Theater-style screen drama gets thespic boost from Kate Winslet
Woody Allen once wittily stated, “I don’t want to achieve immortality through my work. I want to achieve it by not dying.”
But while the quotable filmmaker continues to make good on that promise, you don’t need to know rocket science to surmise that the 82-year-old director would rather be remembered for his Oscar-winning cinematic gems like “Annie Hall,” “Hannah and Her Sisters” and “Midnight in Paris” than for the teleserye-like dramatic upheavals of his personal life.
Case in point: Yale-trained lawyer, Pulitzer-winning journalist and actor Ronan Farrow, Allen’s son with Mia Farrow, once mused over his estranged relationship with his biological father: “He’s my father, [who’s] married to my sister (Soon-Yi Previn, Mia’s adopted daughter). That makes me his son and his brother-in-law. I cannot have a relationship with my father and be morally consistent. To say that Soon-Yi isn’t my sister is an insult to all adopted children.” Scathing words.
“Wonder Wheel,” Allen’s 1950s-set drama that plays out like a stage production, won’t generate as much repugnance as his tabloid-fodder paternal flaws but, with its outdated dialogue and predictability, it’s one of his weakest films in years.

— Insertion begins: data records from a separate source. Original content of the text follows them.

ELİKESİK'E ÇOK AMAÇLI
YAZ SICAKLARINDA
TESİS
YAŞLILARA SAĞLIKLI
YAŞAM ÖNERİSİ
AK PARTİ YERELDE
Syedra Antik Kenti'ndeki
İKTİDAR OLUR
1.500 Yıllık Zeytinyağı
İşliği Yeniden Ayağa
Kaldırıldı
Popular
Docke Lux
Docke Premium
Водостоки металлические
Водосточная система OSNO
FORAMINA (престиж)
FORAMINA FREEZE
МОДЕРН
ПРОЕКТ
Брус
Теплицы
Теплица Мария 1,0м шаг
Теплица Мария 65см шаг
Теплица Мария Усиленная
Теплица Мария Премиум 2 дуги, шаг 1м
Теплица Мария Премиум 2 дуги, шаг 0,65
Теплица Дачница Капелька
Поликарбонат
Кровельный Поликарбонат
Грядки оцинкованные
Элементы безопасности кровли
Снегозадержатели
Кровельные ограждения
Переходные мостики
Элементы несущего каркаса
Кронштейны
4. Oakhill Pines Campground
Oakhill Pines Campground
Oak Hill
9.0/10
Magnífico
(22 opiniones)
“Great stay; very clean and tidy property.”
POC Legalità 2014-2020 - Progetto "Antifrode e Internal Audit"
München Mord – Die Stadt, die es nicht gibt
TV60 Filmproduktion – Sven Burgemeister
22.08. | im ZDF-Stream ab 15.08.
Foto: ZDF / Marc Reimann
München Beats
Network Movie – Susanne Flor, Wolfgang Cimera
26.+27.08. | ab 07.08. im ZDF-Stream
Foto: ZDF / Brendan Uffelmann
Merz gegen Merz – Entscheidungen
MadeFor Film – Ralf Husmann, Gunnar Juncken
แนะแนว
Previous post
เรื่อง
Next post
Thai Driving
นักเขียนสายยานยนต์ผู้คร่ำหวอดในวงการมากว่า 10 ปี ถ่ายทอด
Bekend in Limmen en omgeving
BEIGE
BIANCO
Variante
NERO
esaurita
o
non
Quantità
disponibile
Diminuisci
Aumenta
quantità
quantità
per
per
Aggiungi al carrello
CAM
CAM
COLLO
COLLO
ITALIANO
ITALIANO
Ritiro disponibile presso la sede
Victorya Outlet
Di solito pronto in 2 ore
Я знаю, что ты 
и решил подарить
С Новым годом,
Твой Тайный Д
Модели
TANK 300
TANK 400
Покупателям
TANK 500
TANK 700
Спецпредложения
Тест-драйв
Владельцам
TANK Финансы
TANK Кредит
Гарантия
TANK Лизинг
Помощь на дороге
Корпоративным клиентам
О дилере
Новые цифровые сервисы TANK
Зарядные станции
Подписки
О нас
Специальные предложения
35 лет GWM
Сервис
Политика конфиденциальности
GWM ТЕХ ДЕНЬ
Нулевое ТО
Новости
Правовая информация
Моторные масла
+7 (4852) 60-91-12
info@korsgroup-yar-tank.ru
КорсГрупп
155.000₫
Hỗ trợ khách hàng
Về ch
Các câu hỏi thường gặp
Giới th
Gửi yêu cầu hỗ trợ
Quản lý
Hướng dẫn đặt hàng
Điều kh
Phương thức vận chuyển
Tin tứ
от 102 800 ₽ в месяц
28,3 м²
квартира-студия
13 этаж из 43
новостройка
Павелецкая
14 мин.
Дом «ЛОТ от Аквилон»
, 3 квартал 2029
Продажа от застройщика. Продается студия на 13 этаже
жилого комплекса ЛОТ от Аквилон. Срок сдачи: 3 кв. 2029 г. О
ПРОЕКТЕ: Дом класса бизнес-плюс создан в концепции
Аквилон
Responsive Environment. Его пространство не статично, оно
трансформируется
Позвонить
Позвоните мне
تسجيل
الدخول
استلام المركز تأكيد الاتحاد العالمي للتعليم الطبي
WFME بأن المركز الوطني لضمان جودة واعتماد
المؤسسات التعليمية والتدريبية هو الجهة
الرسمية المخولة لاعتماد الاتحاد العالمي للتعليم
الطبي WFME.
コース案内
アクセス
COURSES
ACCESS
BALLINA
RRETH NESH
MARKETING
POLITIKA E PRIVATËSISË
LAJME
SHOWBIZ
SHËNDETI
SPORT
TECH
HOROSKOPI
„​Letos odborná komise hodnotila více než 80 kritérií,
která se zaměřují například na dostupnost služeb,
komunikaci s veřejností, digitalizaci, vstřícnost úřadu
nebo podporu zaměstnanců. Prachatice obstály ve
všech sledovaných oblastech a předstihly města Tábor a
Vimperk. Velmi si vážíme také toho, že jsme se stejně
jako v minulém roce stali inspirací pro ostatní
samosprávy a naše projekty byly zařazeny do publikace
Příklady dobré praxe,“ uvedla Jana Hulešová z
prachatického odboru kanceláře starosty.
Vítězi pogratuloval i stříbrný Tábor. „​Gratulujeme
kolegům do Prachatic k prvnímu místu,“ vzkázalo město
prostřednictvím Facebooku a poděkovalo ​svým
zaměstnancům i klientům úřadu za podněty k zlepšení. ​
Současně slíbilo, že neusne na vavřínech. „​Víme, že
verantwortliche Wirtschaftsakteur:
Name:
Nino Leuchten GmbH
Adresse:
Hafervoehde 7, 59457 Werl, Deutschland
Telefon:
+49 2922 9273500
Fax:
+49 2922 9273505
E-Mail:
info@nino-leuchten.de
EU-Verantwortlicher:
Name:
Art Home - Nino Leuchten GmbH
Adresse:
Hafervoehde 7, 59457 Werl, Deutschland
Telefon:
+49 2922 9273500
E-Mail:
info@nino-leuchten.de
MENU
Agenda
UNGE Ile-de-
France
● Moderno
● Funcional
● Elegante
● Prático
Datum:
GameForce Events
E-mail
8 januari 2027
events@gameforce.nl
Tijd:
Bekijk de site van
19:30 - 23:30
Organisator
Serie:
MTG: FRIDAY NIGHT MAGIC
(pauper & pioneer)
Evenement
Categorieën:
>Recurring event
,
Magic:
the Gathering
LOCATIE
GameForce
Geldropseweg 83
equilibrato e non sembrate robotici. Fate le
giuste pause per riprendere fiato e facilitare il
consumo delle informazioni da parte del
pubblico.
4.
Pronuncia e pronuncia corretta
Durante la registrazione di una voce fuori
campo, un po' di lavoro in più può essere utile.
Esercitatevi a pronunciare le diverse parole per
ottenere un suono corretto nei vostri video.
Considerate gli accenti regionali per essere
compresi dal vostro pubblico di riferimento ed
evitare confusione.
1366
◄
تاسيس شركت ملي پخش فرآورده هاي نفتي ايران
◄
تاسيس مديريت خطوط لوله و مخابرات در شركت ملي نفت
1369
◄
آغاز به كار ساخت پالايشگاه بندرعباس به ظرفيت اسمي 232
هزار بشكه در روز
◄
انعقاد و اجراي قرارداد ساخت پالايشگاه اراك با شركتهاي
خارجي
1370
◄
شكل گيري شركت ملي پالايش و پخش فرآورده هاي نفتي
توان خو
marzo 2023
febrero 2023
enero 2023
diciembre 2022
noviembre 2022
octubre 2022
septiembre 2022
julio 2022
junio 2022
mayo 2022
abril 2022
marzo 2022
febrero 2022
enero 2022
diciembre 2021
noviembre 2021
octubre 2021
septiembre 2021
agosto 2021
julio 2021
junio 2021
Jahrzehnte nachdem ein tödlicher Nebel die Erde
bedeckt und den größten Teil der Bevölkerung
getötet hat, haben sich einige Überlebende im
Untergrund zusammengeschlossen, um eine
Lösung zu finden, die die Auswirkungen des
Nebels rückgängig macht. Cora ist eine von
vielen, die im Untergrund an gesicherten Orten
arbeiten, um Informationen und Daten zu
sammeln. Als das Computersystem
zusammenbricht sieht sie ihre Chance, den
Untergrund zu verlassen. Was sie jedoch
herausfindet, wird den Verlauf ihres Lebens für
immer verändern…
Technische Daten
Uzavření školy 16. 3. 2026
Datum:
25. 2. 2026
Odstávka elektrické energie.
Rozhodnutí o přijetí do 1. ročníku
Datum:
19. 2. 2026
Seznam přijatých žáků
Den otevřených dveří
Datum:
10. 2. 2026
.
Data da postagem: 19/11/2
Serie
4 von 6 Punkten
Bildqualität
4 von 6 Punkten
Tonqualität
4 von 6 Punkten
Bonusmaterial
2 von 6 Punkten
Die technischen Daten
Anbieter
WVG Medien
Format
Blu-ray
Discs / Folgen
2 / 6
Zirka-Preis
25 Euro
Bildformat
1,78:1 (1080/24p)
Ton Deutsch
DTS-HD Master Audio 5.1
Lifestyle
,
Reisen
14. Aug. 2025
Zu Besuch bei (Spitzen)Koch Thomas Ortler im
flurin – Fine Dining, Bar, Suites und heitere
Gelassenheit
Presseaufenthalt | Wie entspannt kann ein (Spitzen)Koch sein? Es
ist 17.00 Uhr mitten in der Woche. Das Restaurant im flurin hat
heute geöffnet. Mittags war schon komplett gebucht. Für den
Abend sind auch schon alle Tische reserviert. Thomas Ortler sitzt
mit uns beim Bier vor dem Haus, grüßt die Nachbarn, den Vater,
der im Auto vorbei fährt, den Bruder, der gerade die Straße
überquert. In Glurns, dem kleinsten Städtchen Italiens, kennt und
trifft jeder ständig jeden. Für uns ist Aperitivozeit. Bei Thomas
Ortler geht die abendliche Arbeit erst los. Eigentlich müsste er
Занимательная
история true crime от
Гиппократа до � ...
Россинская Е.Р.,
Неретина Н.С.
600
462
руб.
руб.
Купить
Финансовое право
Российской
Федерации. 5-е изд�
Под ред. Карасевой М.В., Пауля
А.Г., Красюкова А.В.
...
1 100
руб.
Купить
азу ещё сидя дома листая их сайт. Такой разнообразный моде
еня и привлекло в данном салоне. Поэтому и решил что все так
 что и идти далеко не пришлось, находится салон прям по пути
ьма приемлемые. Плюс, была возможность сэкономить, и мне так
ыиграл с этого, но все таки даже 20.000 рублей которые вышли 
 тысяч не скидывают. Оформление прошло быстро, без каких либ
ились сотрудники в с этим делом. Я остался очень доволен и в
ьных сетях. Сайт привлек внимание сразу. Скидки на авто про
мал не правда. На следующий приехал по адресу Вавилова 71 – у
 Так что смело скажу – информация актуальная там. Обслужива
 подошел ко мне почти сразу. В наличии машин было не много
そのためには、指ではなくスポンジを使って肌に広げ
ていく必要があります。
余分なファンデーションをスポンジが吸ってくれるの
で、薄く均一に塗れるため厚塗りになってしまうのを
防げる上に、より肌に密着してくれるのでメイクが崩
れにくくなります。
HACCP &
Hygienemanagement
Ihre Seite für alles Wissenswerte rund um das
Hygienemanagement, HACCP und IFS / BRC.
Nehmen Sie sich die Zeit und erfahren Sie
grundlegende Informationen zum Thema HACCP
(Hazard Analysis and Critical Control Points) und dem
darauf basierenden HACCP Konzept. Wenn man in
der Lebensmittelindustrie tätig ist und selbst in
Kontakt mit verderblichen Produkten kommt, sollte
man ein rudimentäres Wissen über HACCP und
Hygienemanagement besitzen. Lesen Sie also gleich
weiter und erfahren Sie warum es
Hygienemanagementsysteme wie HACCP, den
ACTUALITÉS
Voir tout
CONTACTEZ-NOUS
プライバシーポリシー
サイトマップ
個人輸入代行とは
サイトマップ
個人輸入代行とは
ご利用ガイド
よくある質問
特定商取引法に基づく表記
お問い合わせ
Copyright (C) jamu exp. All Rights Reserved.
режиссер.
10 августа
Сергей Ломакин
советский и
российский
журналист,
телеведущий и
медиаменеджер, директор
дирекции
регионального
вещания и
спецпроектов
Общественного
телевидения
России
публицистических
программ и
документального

That isn’t saying the film isn’t viewable. It is buoyed up by its crisply realized narrative development, Vittorio Storaro’s gorgeous cinematography, and Kate Winslet’s luminously limned characterization.
Kate plays Ginny, an unhappily married former actress who comes undone when lifeguard Mickey (Justin Timberlake), the younger lover she imagines herself eventually running away with, falls in love with Carolina (Juno Temple), the estranged daughter of Ginny’s second husband, Humpty (Jim Belushi).
While hunky Justin, who also acts as the film’s fourth wall-breaching narrator, is a snug fit for his role, he doesn’t have the gravitas to elevate his character beyond its physical appeal. It doesn’t help that he has a squeaky speaking voice that makes it hard for viewers to take him seriously.
Justin’s performance quickly goes to pot when he’s beside the brilliant Kate, whose focused portrayal is persuasive but never over the top. Her Ginny recalls the devastating pertinence of Tennessee Williams’ indelibly tragic heroines.